Pertanyaan Papa King sederhana: bagaimana nama orang yang sudah meninggal dapat masih masuk dalam proses verifikasi calon penerima bantuan? BPK memang tidak menyimpulkan bahwa pupuk kemudian diterima oleh orang yang telah meninggal. Karena itu, kita tidak boleh melompat pada kesimpulan tersebut. Justru yang perlu dibuka adalah dokumen setelah CPCL: apakah nama-nama itu masih muncul dalam SK penerima, daftar alokasi, dokumen distribusi, berita acara serah terima, atau tanda terima bantuan? Di situlah persoalan administrasi bisa diketahui apakah berhenti di meja verifikasi atau berlanjut ke tahap penyaluran.
Belum selesai di sana. BPK juga menemukan 8 orang berstatus PNS dalam data penerima yang diperiksa. Secara prinsip, status PNS saja tentu tidak otomatis membuktikan seseorang tidak boleh memiliki atau mengelola lahan pertanian. Namun temuan tersebut menjadi relevan karena bantuan ditujukan kepada kelompok masyarakat dengan kriteria tertentu. Maka pertanyaan yang layak diajukan kepada Dinas TPHBUN adalah: apa dasar verifikasi yang membuat delapan nama tersebut dinyatakan memenuhi syarat sebagai penerima bantuan?

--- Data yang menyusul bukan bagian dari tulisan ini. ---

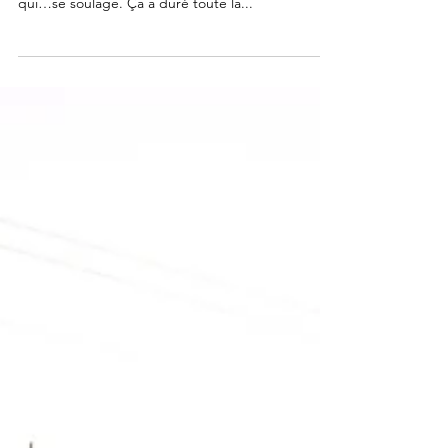
dans l'Himalaya
Quand on est arrivé à Shimla, station climatique au
pied du Grand Himalaya, il pleuvait comme vache
qui…se soulage. Ça a duré toute la...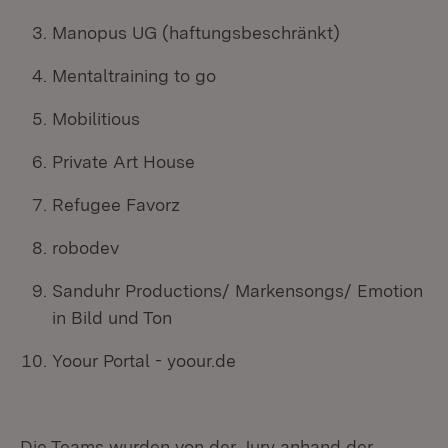
Manopus UG (haftungsbeschränkt)
Mentaltraining to go
Mobilitious
Private Art House
Refugee Favorz
robodev
Sanduhr Productions/ Markensongs/ Emotion
in Bild und Ton
Yoour Portal - yoour.de
Die Teams wurden von der Jury anhand der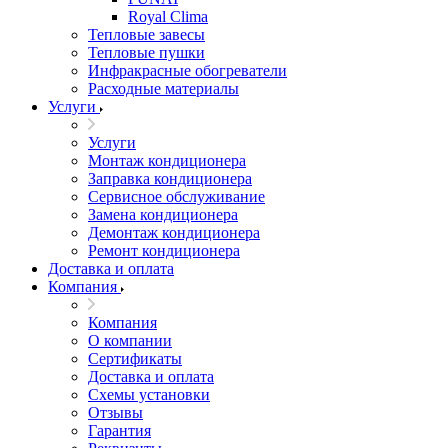
Royal Clima
Тепловые завесы
Тепловые пушки
Инфракрасные обогреватели
Расходные материалы
Услуги
Услуги
Монтаж кондиционера
Заправка кондиционера
Сервисное обслуживание
Замена кондиционера
Демонтаж кондиционера
Ремонт кондиционера
Доставка и оплата
Компания
Компания
О компании
Сертификаты
Доставка и оплата
Схемы установки
Отзывы
Гарантия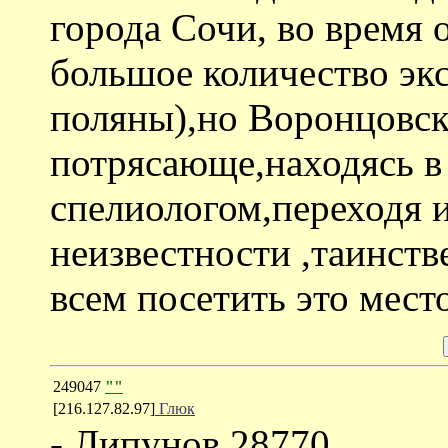
города Сочи, во время 
большое количество эк
поляны),но Воронцовск
потрясающе,находясь в
спелиологом,переходя и
неизвестности ,таинст
всем посетить это место!!
249047
""
[216.127.82.97]
Глюк
- Липунов 28770,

Lebih jauh, BPK menemukan 61 anggota dari 14 kelompok tani bukan pemilik lahan, melainkan berstatus sebagai penggarap. Padahal Petunjuk Teknis Bantuan Pemerintah Bidang Perkebunan Tahun 2023 mensyaratkan proposal kelompok tani antara lain dilengkapi bukti kepemilikan lahan dari pemerintah desa/kelurahan. Maka pertanyaan berikutnya juga terang: dokumen apa yang digunakan tim verifikator untuk menyatakan 61 anggota tersebut memenuhi persyaratan? Apakah terdapat dokumen penguasaan atau pengelolaan lahan lain yang menjadi dasar, atau memang terjadi kelemahan dalam proses verifikasi?

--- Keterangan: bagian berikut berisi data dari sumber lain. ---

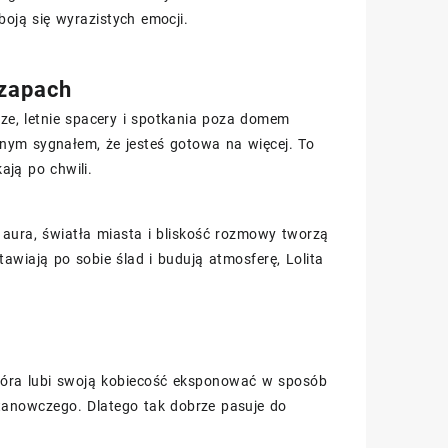
boją się wyrazistych emocji.
 zapach
ze, letnie spacery i spotkania poza domem
nym sygnałem, że jesteś gotowa na więcej. To
ają po chwili.
 aura, światła miasta i bliskość rozmowy tworzą
tawiają po sobie ślad i budują atmosferę, Lolita
, która lubi swoją kobiecość eksponować w sposób
stanowczego. Dlatego tak dobrze pasuje do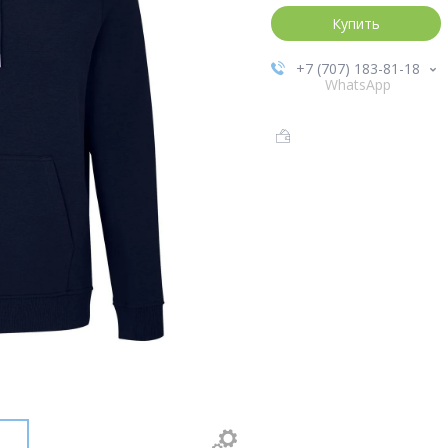
Купить
+7 (707) 183-81-18
WhatsApp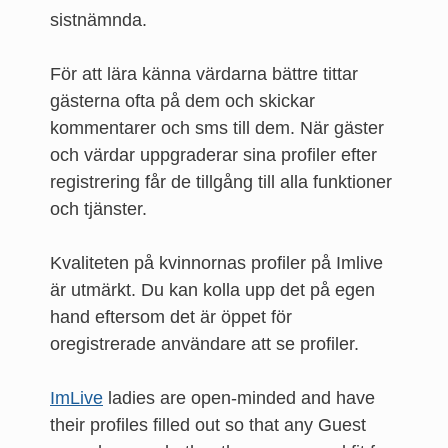
sistnämnda.
För att lära känna värdarna bättre tittar
gästerna ofta på dem och skickar
kommentarer och sms till dem. När gäster
och värdar uppgraderar sina profiler efter
registrering får de tillgång till alla funktioner
och tjänster.
Kvaliteten på kvinnornas profiler på Imlive
är utmärkt. Du kan kolla upp det på egen
hand eftersom det är öppet för
oregistrerade användare att se profiler.
ImLive
ladies are open-minded and have
their profiles filled out so that any Guest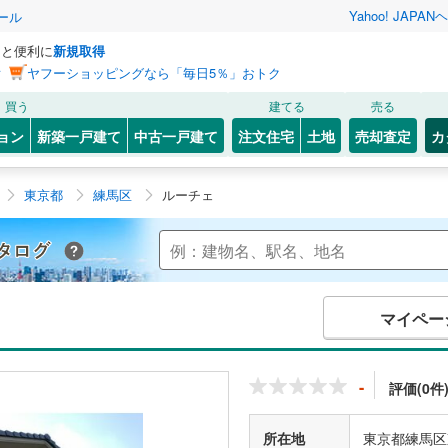
Yahoo! JAPAN
ヘ
ール
っと便利に
新規取得
ン
ヤフーショッピングなら「毎日5％」おトク
買う
建てる
売る
ョン
新築一戸建て
中古一戸建て
注文住宅
土地
売却査定
カ
東京都
練馬区
ルーチェ
Yahoo!不動産 マンションカタログ
マイペー
-
評価(0件
所在地
東京都練馬区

Kemudian masuk ke soal harga. BPK menemukan tiga pengadaan pupuk dengan harga satuan Rp148.000, sementara SSH yang menjadi pembanding tercatat Rp95.800. Selisih Rp52.200 per satuan tersebut menghasilkan kelebihan pembayaran Rp12,152 miliar: sekitar Rp8,623 miliar pada pengadaan di Gowa, Rp3,317 miliar di Bone, dan Rp211,410 juta di Bulukumba. PPK menjelaskan penyusunan HPS dan kesepakatan harga mengacu pada harga yang tercantum dalam SIPD, sementara inputer SIPD menyatakan penginputan harga dilakukan berdasarkan keputusan gubernur tentang SSH.
Masalah berikutnya adalah mutu barang. Dari pemeriksaan uji petik terhadap 16 paket pengadaan pupuk senilai Rp91,884 miliar, BPK menemukan empat paket senilai Rp15,653 miliar yang hasil uji laboratoriumnya tidak sesuai dengan persyaratan teknis. Salah satunya pupuk organik padat senilai Rp9,6 miliar, yang hasil uji C-organiknya 14,07 persen, sementara standar minimumnya 15 persen; dua parameter, E. coli dan Salmonella, juga tidak diuji. Yang menjadi pertanyaan: mengapa pekerjaan dapat dinyatakan 100 persen selesai dan dibayarkan sebelum seluruh kesesuaian mutu barang benar-benar dipastikan? Padahal petunjuk teknis Dinas TPHBUN mengatur pengujian mutu sebelum pupuk didistribusikan.